§ REQUIREMENT
Here is a listing. Write it out again without a single difference.

§ MATERIAL TO PROCESS
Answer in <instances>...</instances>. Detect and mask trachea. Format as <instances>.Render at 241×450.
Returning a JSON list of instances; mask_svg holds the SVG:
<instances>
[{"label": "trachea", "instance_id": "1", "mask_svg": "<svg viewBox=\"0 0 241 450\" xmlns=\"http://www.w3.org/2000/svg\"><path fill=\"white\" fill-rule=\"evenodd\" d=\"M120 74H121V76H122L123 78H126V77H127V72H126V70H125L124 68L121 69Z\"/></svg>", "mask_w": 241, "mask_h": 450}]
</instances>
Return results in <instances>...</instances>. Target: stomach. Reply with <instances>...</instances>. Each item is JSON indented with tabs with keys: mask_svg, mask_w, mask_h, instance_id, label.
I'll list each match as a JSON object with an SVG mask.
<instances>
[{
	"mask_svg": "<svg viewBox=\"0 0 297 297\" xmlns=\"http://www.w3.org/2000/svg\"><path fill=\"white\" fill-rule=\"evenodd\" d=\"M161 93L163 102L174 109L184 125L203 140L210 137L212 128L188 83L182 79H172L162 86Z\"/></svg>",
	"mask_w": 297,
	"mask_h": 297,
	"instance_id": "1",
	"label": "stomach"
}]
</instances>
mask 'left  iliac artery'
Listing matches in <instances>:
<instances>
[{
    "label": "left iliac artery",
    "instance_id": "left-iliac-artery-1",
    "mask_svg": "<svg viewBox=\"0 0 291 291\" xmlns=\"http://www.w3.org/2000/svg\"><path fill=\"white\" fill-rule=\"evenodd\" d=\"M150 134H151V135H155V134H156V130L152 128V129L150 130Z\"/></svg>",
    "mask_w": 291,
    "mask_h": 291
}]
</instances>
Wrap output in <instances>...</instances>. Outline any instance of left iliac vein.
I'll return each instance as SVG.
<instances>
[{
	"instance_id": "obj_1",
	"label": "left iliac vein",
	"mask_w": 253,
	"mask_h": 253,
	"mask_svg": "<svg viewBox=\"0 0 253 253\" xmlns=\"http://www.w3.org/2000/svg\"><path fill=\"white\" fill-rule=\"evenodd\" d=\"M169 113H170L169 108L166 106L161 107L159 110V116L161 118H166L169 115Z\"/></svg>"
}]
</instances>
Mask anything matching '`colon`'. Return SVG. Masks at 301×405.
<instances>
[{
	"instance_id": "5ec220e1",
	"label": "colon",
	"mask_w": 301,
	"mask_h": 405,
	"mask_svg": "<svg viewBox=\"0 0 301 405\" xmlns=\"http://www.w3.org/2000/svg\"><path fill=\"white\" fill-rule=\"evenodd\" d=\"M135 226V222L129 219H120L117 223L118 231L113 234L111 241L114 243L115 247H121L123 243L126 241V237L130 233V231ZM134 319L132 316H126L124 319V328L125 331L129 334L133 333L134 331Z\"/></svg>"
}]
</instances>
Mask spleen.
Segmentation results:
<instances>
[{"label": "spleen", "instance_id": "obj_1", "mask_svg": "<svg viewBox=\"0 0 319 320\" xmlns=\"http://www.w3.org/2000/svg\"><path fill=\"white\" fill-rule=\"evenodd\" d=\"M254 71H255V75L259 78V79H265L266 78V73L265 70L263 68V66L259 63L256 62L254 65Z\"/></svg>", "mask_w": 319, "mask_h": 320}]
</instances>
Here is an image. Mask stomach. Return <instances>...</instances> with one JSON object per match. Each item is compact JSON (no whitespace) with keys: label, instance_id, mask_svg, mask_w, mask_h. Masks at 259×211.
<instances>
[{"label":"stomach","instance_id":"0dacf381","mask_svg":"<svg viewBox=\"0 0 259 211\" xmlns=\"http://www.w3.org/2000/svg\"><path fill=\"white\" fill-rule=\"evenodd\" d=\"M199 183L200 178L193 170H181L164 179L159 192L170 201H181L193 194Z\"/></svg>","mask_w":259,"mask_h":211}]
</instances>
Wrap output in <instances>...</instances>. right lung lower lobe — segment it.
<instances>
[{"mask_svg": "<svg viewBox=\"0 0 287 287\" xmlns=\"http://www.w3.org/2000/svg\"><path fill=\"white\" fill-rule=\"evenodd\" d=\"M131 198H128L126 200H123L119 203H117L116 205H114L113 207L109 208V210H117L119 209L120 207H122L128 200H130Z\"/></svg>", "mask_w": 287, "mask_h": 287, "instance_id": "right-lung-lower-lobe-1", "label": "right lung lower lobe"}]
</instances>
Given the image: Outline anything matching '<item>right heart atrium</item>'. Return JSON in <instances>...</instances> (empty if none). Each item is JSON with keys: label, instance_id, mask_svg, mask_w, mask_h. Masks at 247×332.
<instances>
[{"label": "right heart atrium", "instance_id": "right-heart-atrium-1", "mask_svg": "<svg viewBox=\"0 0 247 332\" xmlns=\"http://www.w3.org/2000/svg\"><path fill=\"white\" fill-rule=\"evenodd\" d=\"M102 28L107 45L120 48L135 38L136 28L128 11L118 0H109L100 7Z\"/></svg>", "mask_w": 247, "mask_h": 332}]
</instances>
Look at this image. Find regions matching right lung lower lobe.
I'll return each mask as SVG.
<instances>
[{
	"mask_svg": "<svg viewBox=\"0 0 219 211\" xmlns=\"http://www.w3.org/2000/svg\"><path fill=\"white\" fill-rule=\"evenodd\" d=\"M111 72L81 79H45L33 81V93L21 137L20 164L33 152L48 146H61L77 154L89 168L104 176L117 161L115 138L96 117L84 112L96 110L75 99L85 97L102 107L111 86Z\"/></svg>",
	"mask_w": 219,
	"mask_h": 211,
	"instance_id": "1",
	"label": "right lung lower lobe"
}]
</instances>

§ RESPONSE TO THE EXERCISE
Answer in <instances>...</instances>. Detect and mask trachea. Format as <instances>.Render at 241×450.
Returning a JSON list of instances; mask_svg holds the SVG:
<instances>
[{"label": "trachea", "instance_id": "1", "mask_svg": "<svg viewBox=\"0 0 241 450\" xmlns=\"http://www.w3.org/2000/svg\"><path fill=\"white\" fill-rule=\"evenodd\" d=\"M120 74H121V76H122L123 78H126V77H127V72H126V70H125L124 68L121 69Z\"/></svg>", "mask_w": 241, "mask_h": 450}]
</instances>
Return results in <instances>...</instances>. Target: stomach. Reply with <instances>...</instances>. Each item is JSON indented with tabs with keys: mask_svg, mask_w, mask_h, instance_id, label.
I'll list each match as a JSON object with an SVG mask.
<instances>
[{
	"mask_svg": "<svg viewBox=\"0 0 297 297\" xmlns=\"http://www.w3.org/2000/svg\"><path fill=\"white\" fill-rule=\"evenodd\" d=\"M161 93L163 102L174 109L184 125L203 140L210 137L212 128L188 83L182 79H172L162 86Z\"/></svg>",
	"mask_w": 297,
	"mask_h": 297,
	"instance_id": "1",
	"label": "stomach"
}]
</instances>
mask 'left  iliac artery'
Listing matches in <instances>:
<instances>
[{
    "label": "left iliac artery",
    "instance_id": "left-iliac-artery-1",
    "mask_svg": "<svg viewBox=\"0 0 291 291\" xmlns=\"http://www.w3.org/2000/svg\"><path fill=\"white\" fill-rule=\"evenodd\" d=\"M150 134H151V135H155V134H156V130L152 128V129L150 130Z\"/></svg>",
    "mask_w": 291,
    "mask_h": 291
}]
</instances>
Wrap output in <instances>...</instances>. Outline any instance of left iliac vein.
I'll return each instance as SVG.
<instances>
[{
	"instance_id": "obj_1",
	"label": "left iliac vein",
	"mask_w": 253,
	"mask_h": 253,
	"mask_svg": "<svg viewBox=\"0 0 253 253\" xmlns=\"http://www.w3.org/2000/svg\"><path fill=\"white\" fill-rule=\"evenodd\" d=\"M169 113H170L169 108L166 106L161 107L159 110V116L161 118H166L169 115Z\"/></svg>"
}]
</instances>
Mask anything matching '`colon`'. Return SVG. Masks at 301×405.
<instances>
[{
	"instance_id": "5ec220e1",
	"label": "colon",
	"mask_w": 301,
	"mask_h": 405,
	"mask_svg": "<svg viewBox=\"0 0 301 405\" xmlns=\"http://www.w3.org/2000/svg\"><path fill=\"white\" fill-rule=\"evenodd\" d=\"M135 226V222L129 219H120L117 223L118 231L113 234L111 241L114 243L115 247H121L123 243L126 241V237L130 233V231ZM134 319L132 316H126L124 319V328L125 331L129 334L133 333L134 331Z\"/></svg>"
}]
</instances>
Mask spleen.
Segmentation results:
<instances>
[{"label": "spleen", "instance_id": "obj_1", "mask_svg": "<svg viewBox=\"0 0 319 320\" xmlns=\"http://www.w3.org/2000/svg\"><path fill=\"white\" fill-rule=\"evenodd\" d=\"M254 71H255V75L259 78V79H265L266 78V73L265 70L263 68V66L259 63L256 62L254 65Z\"/></svg>", "mask_w": 319, "mask_h": 320}]
</instances>
Here is an image. Mask stomach. Return <instances>...</instances> with one JSON object per match. Each item is compact JSON (no whitespace) with keys: label, instance_id, mask_svg, mask_w, mask_h. Masks at 259×211.
<instances>
[{"label":"stomach","instance_id":"0dacf381","mask_svg":"<svg viewBox=\"0 0 259 211\" xmlns=\"http://www.w3.org/2000/svg\"><path fill=\"white\" fill-rule=\"evenodd\" d=\"M199 183L200 178L193 170H181L164 179L159 192L170 201H181L193 194Z\"/></svg>","mask_w":259,"mask_h":211}]
</instances>
Wrap output in <instances>...</instances>. right lung lower lobe — segment it.
<instances>
[{"mask_svg": "<svg viewBox=\"0 0 287 287\" xmlns=\"http://www.w3.org/2000/svg\"><path fill=\"white\" fill-rule=\"evenodd\" d=\"M131 198H128L126 200H123L119 203H117L116 205H114L113 207L109 208V210H117L119 209L120 207H122L128 200H130Z\"/></svg>", "mask_w": 287, "mask_h": 287, "instance_id": "right-lung-lower-lobe-1", "label": "right lung lower lobe"}]
</instances>
Given the image: Outline anything matching '<item>right heart atrium</item>'. Return JSON in <instances>...</instances> (empty if none). Each item is JSON with keys: label, instance_id, mask_svg, mask_w, mask_h. Masks at 247×332.
<instances>
[{"label": "right heart atrium", "instance_id": "right-heart-atrium-1", "mask_svg": "<svg viewBox=\"0 0 247 332\" xmlns=\"http://www.w3.org/2000/svg\"><path fill=\"white\" fill-rule=\"evenodd\" d=\"M102 28L107 45L120 48L135 38L136 28L128 11L118 0H109L100 7Z\"/></svg>", "mask_w": 247, "mask_h": 332}]
</instances>
Look at this image. Find regions matching right lung lower lobe.
I'll return each mask as SVG.
<instances>
[{
	"mask_svg": "<svg viewBox=\"0 0 219 211\" xmlns=\"http://www.w3.org/2000/svg\"><path fill=\"white\" fill-rule=\"evenodd\" d=\"M111 72L81 79H45L33 81V93L21 137L20 164L33 152L48 146H61L77 154L89 168L104 176L117 161L115 138L96 117L84 112L96 110L75 99L85 97L102 107L111 86Z\"/></svg>",
	"mask_w": 219,
	"mask_h": 211,
	"instance_id": "1",
	"label": "right lung lower lobe"
}]
</instances>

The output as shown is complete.